# Task details:
Within the listing below, the lines containing "Queen" are to be counted. Give the number only.

# Dataset:
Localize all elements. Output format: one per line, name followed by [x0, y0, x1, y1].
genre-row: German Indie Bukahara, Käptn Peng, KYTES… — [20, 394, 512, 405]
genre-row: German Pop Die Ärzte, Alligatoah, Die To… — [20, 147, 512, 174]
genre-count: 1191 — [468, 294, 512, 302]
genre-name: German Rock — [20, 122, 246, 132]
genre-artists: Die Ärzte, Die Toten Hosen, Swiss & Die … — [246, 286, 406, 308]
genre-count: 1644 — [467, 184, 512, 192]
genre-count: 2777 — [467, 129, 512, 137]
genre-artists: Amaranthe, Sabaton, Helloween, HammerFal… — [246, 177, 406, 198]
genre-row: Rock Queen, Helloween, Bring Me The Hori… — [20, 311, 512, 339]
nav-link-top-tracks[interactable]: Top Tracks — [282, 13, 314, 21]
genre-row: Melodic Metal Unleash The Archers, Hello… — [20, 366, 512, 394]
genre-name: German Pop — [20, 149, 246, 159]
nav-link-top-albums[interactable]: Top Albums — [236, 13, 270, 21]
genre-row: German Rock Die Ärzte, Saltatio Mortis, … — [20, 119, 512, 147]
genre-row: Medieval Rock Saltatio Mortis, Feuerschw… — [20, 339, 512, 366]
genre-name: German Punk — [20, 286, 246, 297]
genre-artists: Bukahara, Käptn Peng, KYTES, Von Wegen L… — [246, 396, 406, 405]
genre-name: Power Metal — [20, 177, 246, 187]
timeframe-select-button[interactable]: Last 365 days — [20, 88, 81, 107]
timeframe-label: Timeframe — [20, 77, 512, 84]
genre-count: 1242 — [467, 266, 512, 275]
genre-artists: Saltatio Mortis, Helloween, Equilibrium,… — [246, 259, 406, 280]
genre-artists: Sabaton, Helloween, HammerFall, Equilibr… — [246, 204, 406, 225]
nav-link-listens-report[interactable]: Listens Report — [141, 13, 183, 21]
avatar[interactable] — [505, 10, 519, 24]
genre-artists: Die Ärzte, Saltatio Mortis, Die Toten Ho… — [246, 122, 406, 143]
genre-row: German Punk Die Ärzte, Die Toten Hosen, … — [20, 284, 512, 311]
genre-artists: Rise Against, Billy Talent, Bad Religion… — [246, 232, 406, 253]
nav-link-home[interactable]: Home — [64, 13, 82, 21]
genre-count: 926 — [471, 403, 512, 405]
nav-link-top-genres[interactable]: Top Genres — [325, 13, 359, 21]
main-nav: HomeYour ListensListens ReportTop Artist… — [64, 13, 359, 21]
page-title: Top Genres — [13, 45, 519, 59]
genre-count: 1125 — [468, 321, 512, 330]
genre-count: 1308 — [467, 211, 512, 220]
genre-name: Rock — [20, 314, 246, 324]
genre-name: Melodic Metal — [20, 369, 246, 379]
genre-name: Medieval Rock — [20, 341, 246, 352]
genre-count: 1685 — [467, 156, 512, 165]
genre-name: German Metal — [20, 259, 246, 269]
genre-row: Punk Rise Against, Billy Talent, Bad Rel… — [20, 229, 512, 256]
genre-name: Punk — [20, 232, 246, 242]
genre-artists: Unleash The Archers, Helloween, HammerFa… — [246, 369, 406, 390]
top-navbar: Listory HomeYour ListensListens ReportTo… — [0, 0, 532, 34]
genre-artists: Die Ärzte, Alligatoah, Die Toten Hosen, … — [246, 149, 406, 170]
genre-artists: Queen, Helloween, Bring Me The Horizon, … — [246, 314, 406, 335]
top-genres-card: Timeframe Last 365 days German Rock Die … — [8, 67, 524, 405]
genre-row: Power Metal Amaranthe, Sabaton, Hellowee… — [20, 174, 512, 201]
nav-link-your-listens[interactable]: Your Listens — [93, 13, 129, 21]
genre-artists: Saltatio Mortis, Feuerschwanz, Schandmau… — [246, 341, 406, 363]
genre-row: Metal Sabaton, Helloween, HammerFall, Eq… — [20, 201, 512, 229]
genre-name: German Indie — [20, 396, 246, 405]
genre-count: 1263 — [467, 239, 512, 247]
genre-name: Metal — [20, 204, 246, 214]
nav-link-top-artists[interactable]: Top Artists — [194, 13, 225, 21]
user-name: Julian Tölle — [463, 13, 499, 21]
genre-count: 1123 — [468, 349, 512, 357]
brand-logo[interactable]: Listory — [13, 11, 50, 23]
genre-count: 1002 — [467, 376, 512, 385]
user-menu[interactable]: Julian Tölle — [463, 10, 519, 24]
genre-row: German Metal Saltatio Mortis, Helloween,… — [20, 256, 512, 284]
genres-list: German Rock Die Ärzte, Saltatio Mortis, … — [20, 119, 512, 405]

---

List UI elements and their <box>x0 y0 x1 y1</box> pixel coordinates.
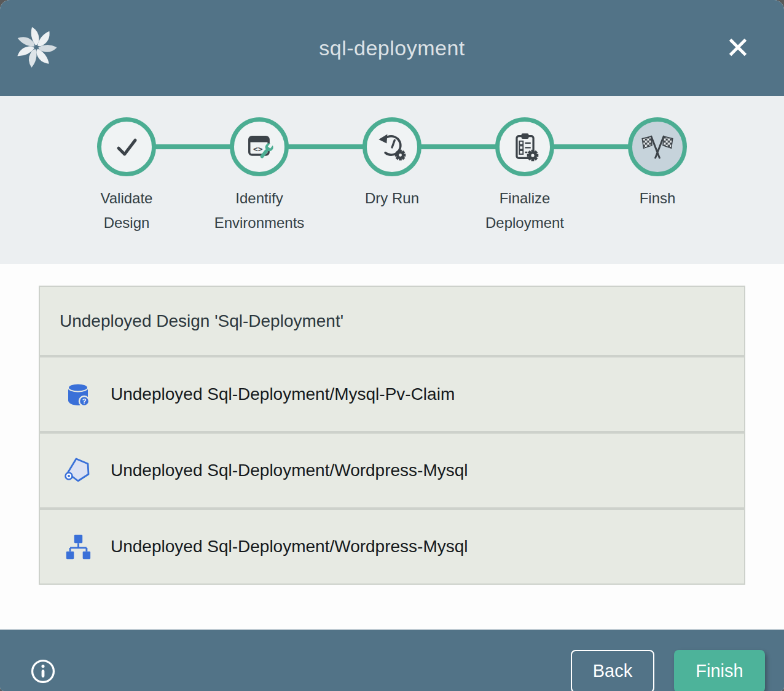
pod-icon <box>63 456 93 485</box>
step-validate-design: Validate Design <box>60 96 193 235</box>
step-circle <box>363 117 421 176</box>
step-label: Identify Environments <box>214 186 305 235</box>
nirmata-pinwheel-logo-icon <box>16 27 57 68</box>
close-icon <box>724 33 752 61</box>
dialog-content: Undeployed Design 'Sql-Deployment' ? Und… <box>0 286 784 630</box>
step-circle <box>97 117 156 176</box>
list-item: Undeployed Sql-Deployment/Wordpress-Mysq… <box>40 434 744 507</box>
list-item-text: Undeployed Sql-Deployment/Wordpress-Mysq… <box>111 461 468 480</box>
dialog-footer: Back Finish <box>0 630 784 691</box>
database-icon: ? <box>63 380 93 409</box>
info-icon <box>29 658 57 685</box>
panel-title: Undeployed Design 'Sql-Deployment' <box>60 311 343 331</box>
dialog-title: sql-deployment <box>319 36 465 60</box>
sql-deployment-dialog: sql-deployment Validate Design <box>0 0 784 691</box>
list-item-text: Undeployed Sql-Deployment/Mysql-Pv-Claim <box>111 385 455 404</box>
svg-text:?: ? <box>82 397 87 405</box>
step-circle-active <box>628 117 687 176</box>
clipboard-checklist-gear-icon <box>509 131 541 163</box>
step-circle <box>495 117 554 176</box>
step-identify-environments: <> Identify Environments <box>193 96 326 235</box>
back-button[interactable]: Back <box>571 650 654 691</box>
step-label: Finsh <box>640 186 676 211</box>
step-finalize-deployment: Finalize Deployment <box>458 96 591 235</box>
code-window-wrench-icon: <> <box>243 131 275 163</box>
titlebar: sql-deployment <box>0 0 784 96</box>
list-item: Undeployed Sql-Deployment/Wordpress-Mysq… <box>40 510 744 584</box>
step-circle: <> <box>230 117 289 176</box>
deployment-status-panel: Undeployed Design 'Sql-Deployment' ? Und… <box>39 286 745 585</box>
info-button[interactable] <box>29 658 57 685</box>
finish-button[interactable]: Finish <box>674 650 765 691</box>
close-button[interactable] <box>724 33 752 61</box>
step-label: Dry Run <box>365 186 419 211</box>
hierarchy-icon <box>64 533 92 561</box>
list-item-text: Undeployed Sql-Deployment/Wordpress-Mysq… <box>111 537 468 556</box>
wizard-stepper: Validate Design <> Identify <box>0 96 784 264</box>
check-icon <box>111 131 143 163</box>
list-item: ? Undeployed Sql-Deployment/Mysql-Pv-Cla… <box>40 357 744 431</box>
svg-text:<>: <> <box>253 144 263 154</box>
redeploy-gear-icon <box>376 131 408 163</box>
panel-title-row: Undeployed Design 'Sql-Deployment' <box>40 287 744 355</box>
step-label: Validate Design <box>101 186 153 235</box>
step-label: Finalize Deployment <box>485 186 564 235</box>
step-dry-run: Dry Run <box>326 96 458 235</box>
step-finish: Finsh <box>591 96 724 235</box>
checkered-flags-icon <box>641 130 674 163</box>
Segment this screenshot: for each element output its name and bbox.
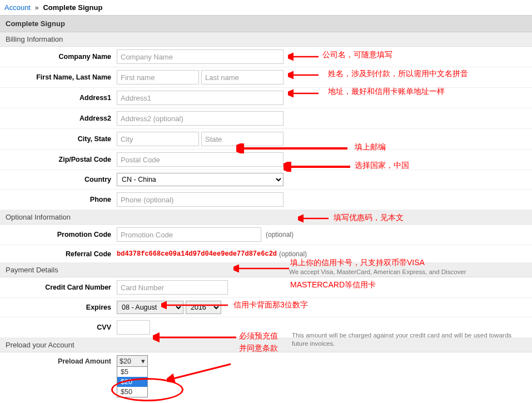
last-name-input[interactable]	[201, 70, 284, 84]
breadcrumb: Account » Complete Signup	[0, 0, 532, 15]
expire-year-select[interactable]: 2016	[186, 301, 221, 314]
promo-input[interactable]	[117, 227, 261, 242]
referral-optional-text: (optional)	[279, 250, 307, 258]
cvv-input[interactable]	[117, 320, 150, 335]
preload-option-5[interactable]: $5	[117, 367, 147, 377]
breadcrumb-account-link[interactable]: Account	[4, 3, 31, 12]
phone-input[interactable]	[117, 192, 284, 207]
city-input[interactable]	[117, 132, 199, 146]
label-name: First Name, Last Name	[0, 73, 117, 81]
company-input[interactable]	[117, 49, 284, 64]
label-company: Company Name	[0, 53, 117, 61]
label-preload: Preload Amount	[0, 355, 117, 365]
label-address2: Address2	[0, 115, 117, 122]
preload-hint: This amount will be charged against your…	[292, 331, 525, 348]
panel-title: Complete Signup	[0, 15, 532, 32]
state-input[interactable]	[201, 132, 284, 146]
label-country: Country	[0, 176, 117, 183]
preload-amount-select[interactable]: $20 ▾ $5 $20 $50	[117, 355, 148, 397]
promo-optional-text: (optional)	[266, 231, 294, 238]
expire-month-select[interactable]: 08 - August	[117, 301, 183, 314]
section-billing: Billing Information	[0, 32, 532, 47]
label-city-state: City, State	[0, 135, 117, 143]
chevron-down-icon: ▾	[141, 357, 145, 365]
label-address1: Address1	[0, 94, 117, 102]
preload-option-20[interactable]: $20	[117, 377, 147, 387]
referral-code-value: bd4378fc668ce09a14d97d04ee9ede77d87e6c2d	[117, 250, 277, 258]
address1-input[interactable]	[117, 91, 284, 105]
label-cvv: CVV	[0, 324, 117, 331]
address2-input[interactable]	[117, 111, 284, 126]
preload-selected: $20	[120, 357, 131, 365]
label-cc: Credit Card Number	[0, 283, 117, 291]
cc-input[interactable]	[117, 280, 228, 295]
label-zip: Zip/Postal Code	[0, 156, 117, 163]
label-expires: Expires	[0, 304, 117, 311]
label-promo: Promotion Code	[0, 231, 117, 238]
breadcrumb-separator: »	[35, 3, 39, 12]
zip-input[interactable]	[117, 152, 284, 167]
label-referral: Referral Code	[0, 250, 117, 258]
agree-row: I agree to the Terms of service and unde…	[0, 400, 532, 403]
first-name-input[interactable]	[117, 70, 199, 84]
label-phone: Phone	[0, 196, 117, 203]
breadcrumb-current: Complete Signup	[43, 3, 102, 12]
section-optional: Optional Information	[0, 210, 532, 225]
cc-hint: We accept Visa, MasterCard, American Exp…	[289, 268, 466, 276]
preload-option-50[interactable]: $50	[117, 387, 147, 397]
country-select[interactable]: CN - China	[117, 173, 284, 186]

# Output for this task:
2